Pior que morrer é não pagar
Hoje o correspondente da RTP que segue a cimeira do G20 em Cannes, aproveitou a veia cinematográfica da cidade para traçar um argumento para a crise europeia. Referindo-se à situação na Grécia, dizia que se tratava de um paciente a quem o hospital estava a dar medicamentos, sendo que após a cura o país os pagaria. O problema agora é que o paciente parece não querer tomar os medicamentos o que o pode levar à morte e, pior, morto não os pode pagar. O repórter parecia querer reproduzir o discurso dominante dos “gregos mal-agradecidos” mas acabou a partilhar aquela que é a ideologia da Europa do capital. O repórter chamava a isto um filme de terror. Tem razão. Quando, perante a morte de um povo, a nossa preocupação é que assim não pode pagar a dívida agiota à banca sabemos que chegámos ao grau zero da Humanidade. Mas a metáfora é certeira, reflecte na perfeição a realidade dos tempos que correm: antes a morte que a dívida.

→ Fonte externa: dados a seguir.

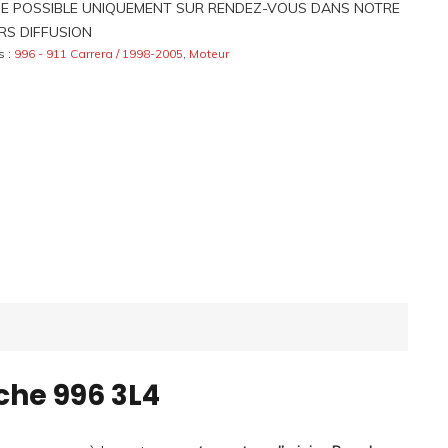
E POSSIBLE UNIQUEMENT SUR RENDEZ-VOUS DANS NOTRE
 RS DIFFUSION
s :
996 - 911 Carrera / 1998-2005
,
Moteur
che 996 3L4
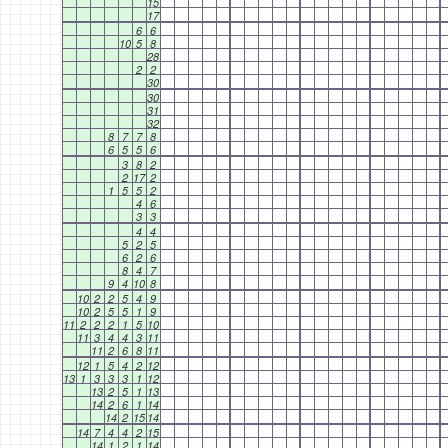
15
17
6
6
10
5
8
28
2
2
30
30
31
32
8
7
7
8
6
5
5
6
3
8
2
2
17
2
1
5
5
2
4
6
3
3
4
4
5
2
5
6
2
6
8
4
7
9
4
10
8
10
2
2
5
4
9
10
2
5
5
1
9
11
2
2
2
1
5
10
11
3
4
4
3
11
11
2
6
8
11
12
1
5
4
2
12
13
1
3
3
3
1
12
13
2
5
1
13
14
2
6
1
14
14
2
15
14
14
7
4
4
2
15
14
1
2
1
14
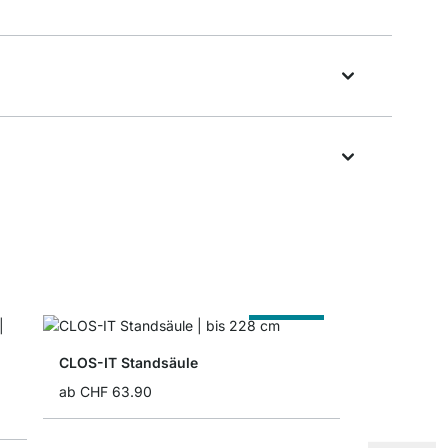
Nach Maß
CLOS-IT Standsäule
ab
CHF 63.90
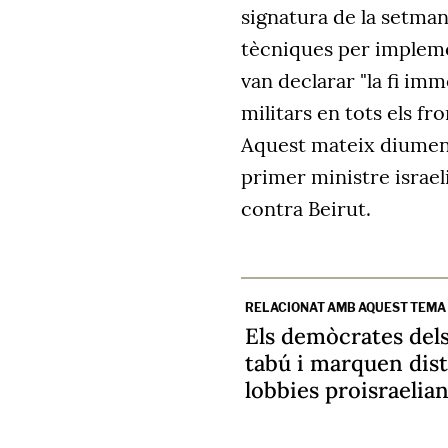
signatura de la setma
tècniques per implemen
van declarar "la fi im
militars en tots els fro
Aquest mateix diumenge
primer ministre israel
contra Beirut.
RELACIONAT AMB AQUEST TEMA
Els demòcrates del
tabú i marquen dis
lobbies proisraelia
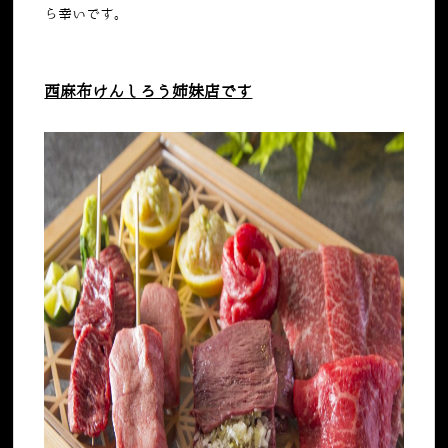
ら幸いです。
西麻布けんしろう姉妹店です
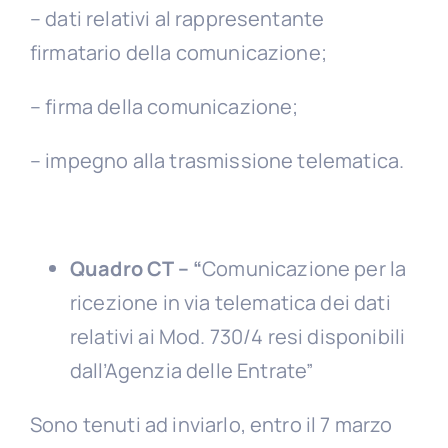
– dati relativi al rappresentante
firmatario della comunicazione;
– firma della comunicazione;
– impegno alla trasmissione telematica.
Quadro CT – “
Comunicazione per la
ricezione in via telematica dei dati
relativi ai Mod. 730/4 resi disponibili
dall’Agenzia delle Entrate”
Sono tenuti ad inviarlo, entro il 7 marzo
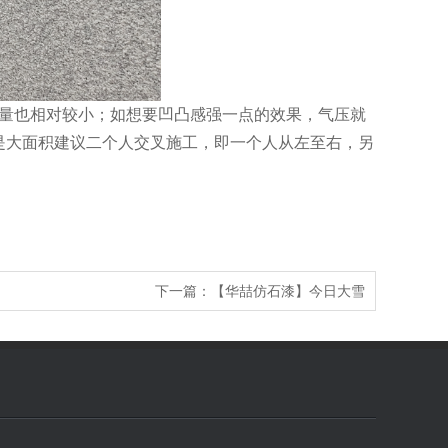
量也相对较小；如想要凹凸感强一点的效果，气压就
是大面积建议二个人交叉施工，即一个人从左至右，另
下一篇：
【华喆仿石漆】今日大雪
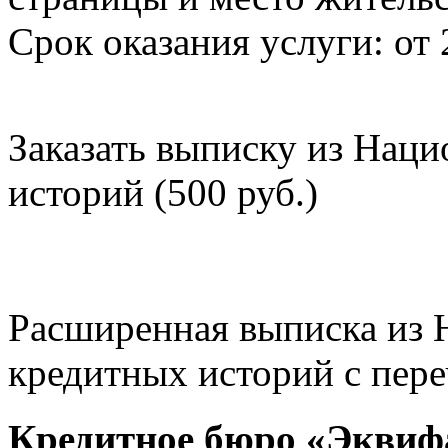
Срок оказания услуги: от 
Заказать выписку из Нац
историй (500 руб.)
Расширенная выписка из 
кредитных историй с пере
Кредитное бюро «Эквиф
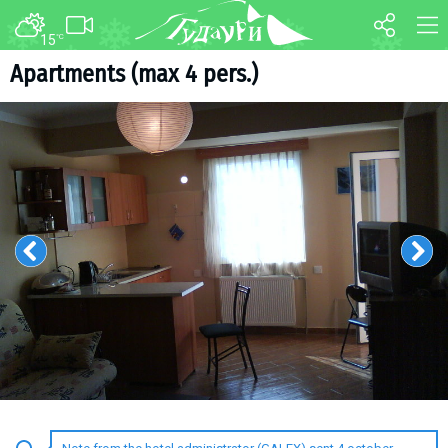
15
°C
FORUM
MAP
Apartments (max 4 pers.)
About ski resort
WEBCAM
Piste map
TRANSFER
Ski pass
Ski instructors
Ski rent
Ski service
Kids in Gudauri
Après-ski
Events schedule
Join telegram
Gudauri
INFO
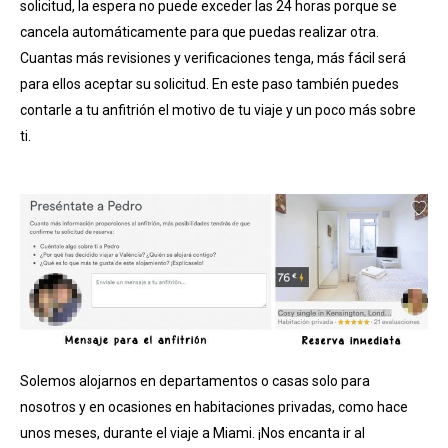
solicitud, la espera no puede exceder las 24 horas porque se
cancela automáticamente para que puedas realizar otra.
Cuantas más revisiones y verificaciones tenga, más fácil será
para ellos aceptar su solicitud. En este paso también puedes
contarle a tu anfitrión el motivo de tu viaje y un poco más sobre
ti.
Solemos alojarnos en departamentos o casas solo para
nosotros y en ocasiones en habitaciones privadas, como hace
unos meses, durante el viaje a Miami. ¡Nos encanta ir al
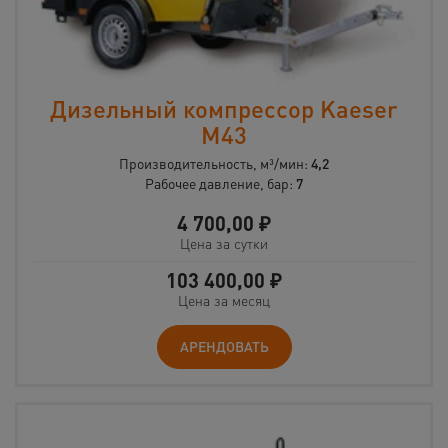
Дизельный компрессор Kaeser
M43
Производительность, м³/мин:
4,2
Рабочее давление, бар:
7
4 700,00
₽
Цена за сутки
103 400,00
₽
Цена за месяц
АРЕНДОВАТЬ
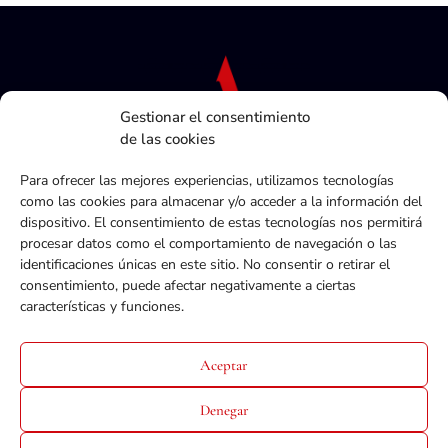
Gestionar el consentimiento
de las cookies
Para ofrecer las mejores experiencias, utilizamos tecnologías
como las cookies para almacenar y/o acceder a la información del
dispositivo. El consentimiento de estas tecnologías nos permitirá
procesar datos como el comportamiento de navegación o las
Política de privacidad
identificaciones únicas en este sitio. No consentir o retirar el
Términos y condiciones
consentimiento, puede afectar negativamente a ciertas
Política de cookies
características y funciones.
ACTUALIDAD
Aceptar
Denegar
© 2019 – 2026 Also Consultores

Na Grécia, face à convulsão social e possivelmente em desespero, o Primeiro-Ministro anunciou um referendo ao “resgate” europeu. Já se sabe, os mercados não gostam da democracia, esse conceito absurdo dos povos decidirem o seu próprio destino. Depressa nas televisões, ouvimos os especialistas em economia anunciar a desgraça dado que os mercados não gostam de incerteza e que essa deve ser evitada a todo o custo. Curiosa formulação, já que os “mercados” se fazem remunerar precisamente pelo grau de incerteza e que no caso grego elevaram essa remuneração ao grau de saque.
Merkel e Sarkosy também tem uma palavra a dizer sobre a democracia grega e convocaram George Papandreou para uma reunião informal de emergência. Informal significa que não tem cabimento legal, mas dá-se o jeito. A grande jogada agora é a pergunta do referendo. O líder grego é ambíguo, a vontade da alemã e do francês é mais explícita: sim ou não à permanência no euro. Ou seja, colocar o povo grego perante a pergunta de como querem recuar décadas. Com austeridade a prestações ou de uma só vez. Uma pergunta popular para dar força à austeridade, mas o que importa perceber é que é a austeridade está a matar a Europa e os seus povos. Austeridade não significa gastar menos, é apenas sinónimo de transferência de riqueza do trabalho para a elite financeira. Mais trabalho por menos salário, mais impostos por menos serviços públicos, mais desemprego com menos apoio social.
Face a estes desenvolvimentos, o governo português que segue os passos que trouxeram a Grécia a esta situação congratula-se. Paulo Portas defende que “quanto mais surgem sinais de instabilidade nos outros países mais Portugal deve valorizar a estabilidade e os consensos”, que é como quem diz “ainda bem que o PS está do nosso lado”. Na Grécia, como em Portugal e em toda a Europa, a crise não se resolve a remodelar a austeridade. A austeridade é uma das faces da crise, impõe-se uma alternativa solidária para o emprego e direitos sociais.